Stony Brook University Logo

The 2017 SENCER Summer Institute (SSI) was hosted by Stony Brook University in Stony Brook, New York on August 3-6, 2017.

We are excited to deliver an Institute program which will address issues of critical importance for the SENCER community. In addition to the newest iterations of core sessions on course design and research-based approaches to learning, we were proud to host a slate of plenary speakers to lead the program and address a variety of these critical areas, including:

  • conversations about the changing landscape for civic engagement as a pedagogical approach,
  • educational synergies between STEM and the humanities,
  • strategies for scaling STEM education reform efforts,
  • challenges related to diversity and inclusion in science, and
  • examples of the impact of SENCER practice on career advancement.
SSI 2017 Schedule and Program Information

Beyond these main sessions, we remain committed to ensuring that the program responds to your needs as educators. The SSI 2017 registration process provided a sense of the interests, goals, and talents, that you bring to the Institute, along with with the logistical information needed to make your experience comfortable and enjoyable. Participants were able to propose a poster or concurrent session as part of the registration process.

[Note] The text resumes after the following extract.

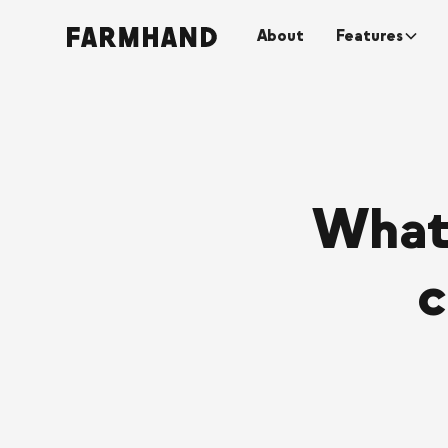
About
Features
What
c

Those of you who are new to the Institute can view the SSI 2017 New Participant Orientation recording below.

Watch the SSI 2017 New Participant Orientation

NCSCE is pleased to announce the plenary speakers for this year’s SENCER Summer Institute. The 17th annual Institute will be held at Stony Brook University, the home institution of the National Center, on August 3-6, 2017. These Plenary speakers were invited to highlight and address a number of critical issues particularly relevant to the SENCER community.

Fotis Sotiropoulos, Stony Brook University

CEASDean photo (Fotis)

The opening plenary for the 2017 Institute will be delivered by Fotis Sotiropoulos. Fotis will speak about the role of educational institutions in developing civic capacity and awareness in STEM learning in the era of exponential technological growth and discuss related programs and initiatives in the College.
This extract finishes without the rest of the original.